— BRIEF —
Among the records that follow, find the line with "FUENTE: Tardáguila Agromercados." and the line with "negocios en la". Set down those lines and all lines between them exactly, without adding anything.

— MATERIAL SHOWN —
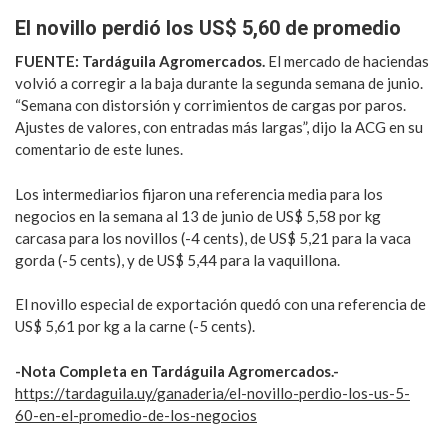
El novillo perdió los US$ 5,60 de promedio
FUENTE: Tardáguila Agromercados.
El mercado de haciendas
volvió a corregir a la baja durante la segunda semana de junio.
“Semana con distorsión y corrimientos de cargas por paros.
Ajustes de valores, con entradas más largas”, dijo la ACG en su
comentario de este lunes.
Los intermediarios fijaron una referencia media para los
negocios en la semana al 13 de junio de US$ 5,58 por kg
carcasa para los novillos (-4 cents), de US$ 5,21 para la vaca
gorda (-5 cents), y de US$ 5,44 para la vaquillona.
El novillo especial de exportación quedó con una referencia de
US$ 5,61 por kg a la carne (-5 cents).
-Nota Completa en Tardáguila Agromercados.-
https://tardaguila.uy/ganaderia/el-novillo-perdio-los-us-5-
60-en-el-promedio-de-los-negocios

--

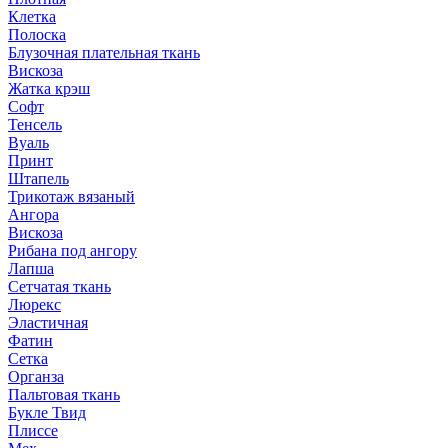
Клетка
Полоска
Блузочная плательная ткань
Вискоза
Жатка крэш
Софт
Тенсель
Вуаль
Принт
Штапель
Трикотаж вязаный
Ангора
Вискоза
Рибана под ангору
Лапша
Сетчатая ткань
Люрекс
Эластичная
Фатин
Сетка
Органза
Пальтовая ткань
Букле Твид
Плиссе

— WRITTEN REPLY —
FUENTE: Tardáguila Agromercados.
El mercado de haciendas
volvió a corregir a la baja durante la segunda semana de junio.
“Semana con distorsión y corrimientos de cargas por paros.
Ajustes de valores, con entradas más largas”, dijo la ACG en su
comentario de este lunes.
Los intermediarios fijaron una referencia media para los
negocios en la semana al 13 de junio de US$ 5,58 por kg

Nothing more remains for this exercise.